AMD Ryzen Threadripper 1920X & 1950X Review
I’m going to start this article off with a simple number: five. Not only is that the number of months it has taken AMD to effectively turn the x86 processor world on its ear, but that’s also the number of distinct model families that they’ve introduced over a relatively short time. The rapid staccato of desktop market releases with Ryzen 7, Ryzen 5, Ryzen 3, the new Athlon X4’s and Bristol Ridge-based A-9000 APUs have left Intel scrambling to find answers. People who perennially root for the underdog have seen their dreams of a balanced competitive landscape come true. Now the sixth piece and literal cornerstone of AMD’s burgeoning foundation is finally being lifted into place; Ryzen Threadripper has arrived.
With Threadripper, AMD hopes to recapture at least a portion of the key high-end desktop market, a space where they haven’t been able to compete since the K8 microarchitecture back in 2003. For those keeping track at home, that was more than a decade ago, but during that time AMD hasn’t just been sitting on their laurels. Quite the opposite actually. There were promising architectures like Phenom and Bulldozer, but their actual performance metrics fell short of promises.
After the successes of previous Zen-based CPUs in the Ryzen lineup, there’s plenty of high hopes riding on Threadripper since its siblings are already proving their worth. But going toe-to-toe against Intel in the entry to mid-level market is one thing, stepping foot into Intel’s heavily guarded high-end desktop monopoly is something else altogether. Remember, Intel just recently staked their claim with a whole top-to-bottom lineup renewal with Skylake-X and Kaby Lake-X processors.

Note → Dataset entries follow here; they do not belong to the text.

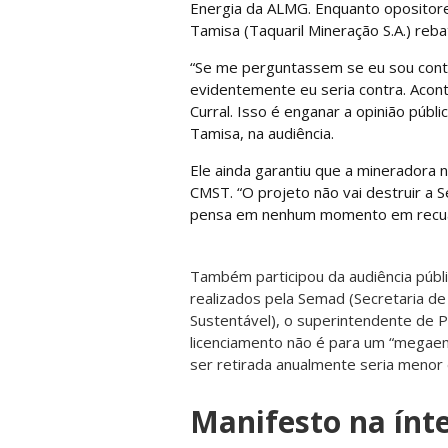
Energia da ALMG. Enquanto opositor
Tamisa (Taquaril Mineração S.A.) rebat
“Se me perguntassem se eu sou contra
evidentemente eu seria contra. Acont
Curral. Isso é enganar a opinião públ
Tamisa, na audiência.
Ele ainda garantiu que a mineradora 
CMST. “O projeto não vai destruir a 
pensa em nenhum momento em recuar
Também participou da audiência públ
realizados pela Semad (Secretaria 
Sustentável), o superintendente de Pr
licenciamento não é para um “megaem
ser retirada anualmente seria menor
Manifesto na ínt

The opening (and surely not the last) salvo in AMD’s new HEDT barrage consists of three CPUs: the 1950X and 1920X – both of which are launching with availability today – and the 1900X that will be available sometime closer to the month’s end. We are expecting this lineup to expand both upwards and outwards as new products are launched to align better with Intel’s offerings.
Sitting at the top of AMD’s Ryzen Threadripper stack is the 1950X, which has a pretty lofty price of $999 and aligns perfectly (from a cost perspective at least) with the Core i9-7900X. Performance-wise, AMD might actually have a pretty significant edge since they are once again endeavoring to capitalize upon their core and thread count superiority. Whereas Intel’s current flagship features 10 cores and 20 threads, the 1950X takes things to obscene levels by featuring 16 cores and 32 threads operating at a base clock of 3.4GHz and a 4-core boost speed of up to 4.0GHz or higher with AMD’s Extended Frequency Range technology (XFR).
Stepping back a little bit brings us to the Ryzen Threadripper 1920X, which is another relatively expensive processor at $799, but it slots perfectly into a bracket where Intel doesn’t have a clear-cut alternative. The i9-7900X costs $200 more and the i9-7820’s 8/16 core/thread layout seems woefully underpowered in comparison to the mid-level Threadripper model’s 12 cores and 24 threads. According to AMD, they are hoping the 1920X proves to be the 7900X’s equal in all things. If that proves to be the case, then Intel better look long and hard at their possible responses.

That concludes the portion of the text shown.